Now that the 2014 midterm elections are behind us, political pundits and economists are turning their eyes to the 2016 presidential election. That means for the next two years, you will be hearing a lot more about something known as the consumer price index (CPI). This number, published regularly by the Bureau of Labor and Statistics (BLS), is intrinsically tied to inflation.
CPI is measured by in one of two ways. The first is to index the prices paid by urban wage earners and clerical workers for the goods and services necessary for daily life. The second is to index those same prices as among all urban consumers. The latter is the number published by the BLS as it accounts for nearly 87% of the adult U.S. population.
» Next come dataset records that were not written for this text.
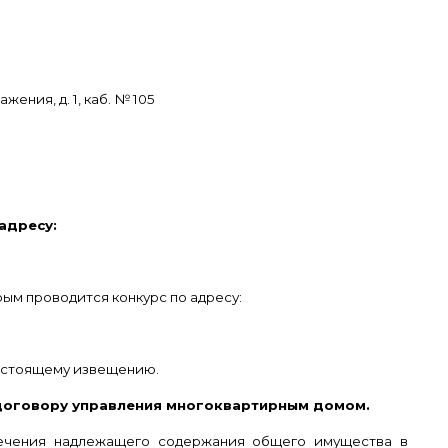
ения, д. 1, каб. № 105
адресу:
ым проводится конкурс по адресу:
настоящему извещению.
 договору управления многоквартирным домом.
печения надлежащего содержания общего имущества в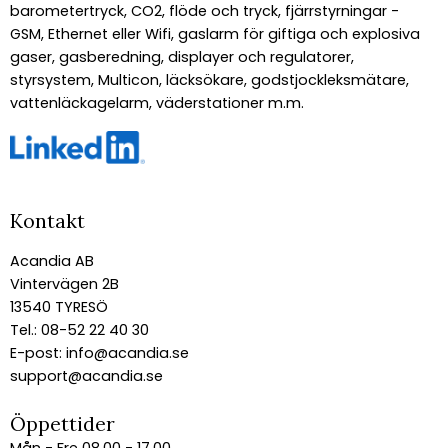
barometertryck, CO2, flöde och tryck, fjärrstyrningar -
GSM, Ethernet eller Wifi, gaslarm för giftiga och explosiva
gaser, gasberedning, displayer och regulatorer,
styrsystem, Multicon, läcksökare, godstjockleksmätare,
vattenläckagelarm, väderstationer m.m.
Kontakt
Acandia AB
Vintervägen 2B
13540 TYRESÖ
Tel.: 08-52 22 40 30
E-post:
info@acandia.se
support@acandia.se
Öppettider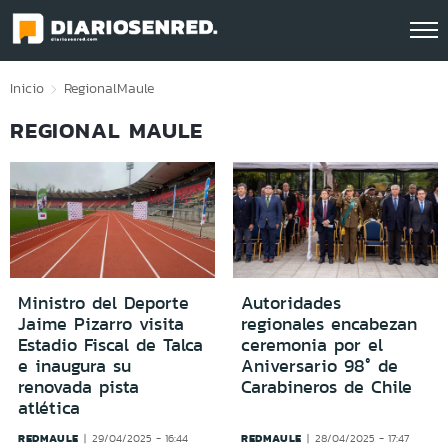
Click acá para ir directamente al contenido
Inicio
Regional
Maule
REGIONAL MAULE
Ministro del Deporte
Autoridades
Jaime Pizarro visita
regionales encabezan
Estadio Fiscal de Talca
ceremonia por el
e inaugura su
Aniversario 98° de
renovada pista
Carabineros de Chile
atlética
REDMAULE
REDMAULE
29/04/2025 - 16:44
28/04/2025 - 17:47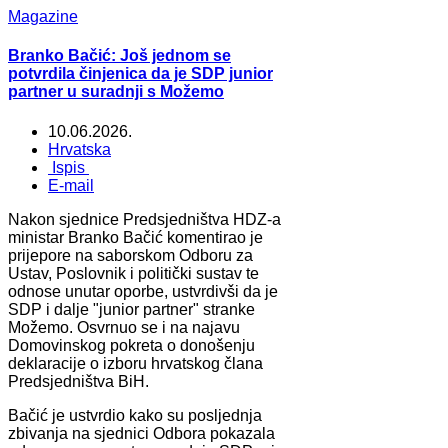
Magazine
Branko Bačić: Još jednom se
potvrdila činjenica da je SDP junior
partner u suradnji s Možemo
10.06.2026.
Hrvatska
Ispis
E-mail
Nakon sjednice Predsjedništva HDZ-a
ministar Branko Bačić komentirao je
prijepore na saborskom Odboru za
Ustav, Poslovnik i politički sustav te
odnose unutar oporbe, ustvrdivši da je
SDP i dalje "junior partner" stranke
Možemo. Osvrnuo se i na najavu
Domovinskog pokreta o donošenju
deklaracije o izboru hrvatskog člana
Predsjedništva BiH.
Bačić je ustvrdio kako su posljednja
zbivanja na sjednici Odbora pokazala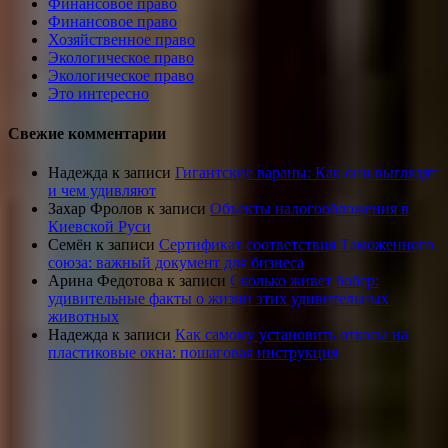
Финансовое право
Финансовое право
Хозяйственное право
Экологическое право
Экологическое право
Это интересно
Свежие комментарии
Надежда
к записи
Гигантские вараны: Как они выглядят
и чем удивляют
Захар Фролов
к записи
Объекты налогообложения в
Киевской Руси
Семён
к записи
Сертификат соответствия Таможенного
союза: важный документ для бизнеса
Арина Федотова
к записи
Сколько живет бобер:
удивительные факты о жизни этих удивительных
животных
Надежда
к записи
Как самому установить откосы на
пластиковые окна: пошаговая инструкция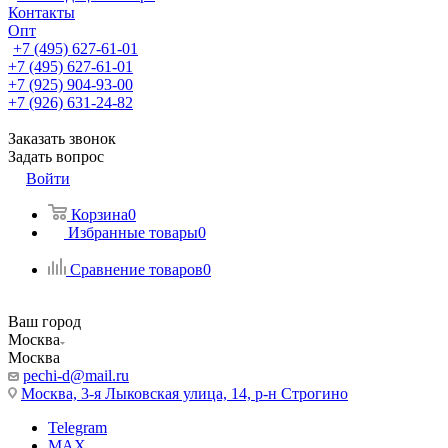
Контакты
Опт
+7 (495) 627-61-01
+7 (495) 627-61-01
+7 (925) 904-93-00
+7 (926) 631-24-82
Заказать звонок
Задать вопрос
Войти
Корзина
0
Избранные товары
0
Сравнение товаров
0
Ваш город
Москва
Москва
pechi-d@mail.ru
Москва, 3-я Лыковская улица, 14, р-н Строгино
Telegram
MAX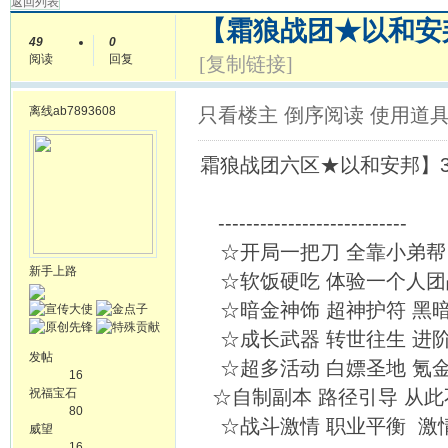
返回列表
【霜狼战团★以和安
49
0
阅读
回复
[复制链接]
离线
ab7893608
只看楼主
倒序阅读
使用道
霜狼战团六区★以和安邦】3.3
---------------------------
☆开局一把刀 全靠小弟帮
新手上路
☆软饭硬吃 体验一个人团
☆暗金神饰 超神护符 黑
☆成长武器 转世往生 进
发帖
☆超多活动 白嫖圣地 氪
16
祝福宝石
☆自制副本 路径引导 从此
80
☆战斗激情 职业平衡 激
威望
16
Higher Prices, Higher Inflation
It should be obvious that a higher CPI would be linked to inflation if, for no other reason, than the goods and services indexed are those that are most likely to be purchased by nearly every consumer in the country. This would include everything from food to clothing to gasoline. As consumer prices rise, so does inflation. However, the BLS must observe a higher CPI trend over a sustained period before they will declare an inflationary environment. Likewise, an official period of deflation must demonstrate a sustained period of lower CPI.
When both CPI and inflation are up, one of the inevitable results is a weaker dollar. That is what makes our current economy such a challenge. Wages are not rising as fast as they should, and most of the new jobs added over the last few years have been low-paying, part-time positions not keeping pace with inflation. You are sure to hear a lot about this in the next 24 months.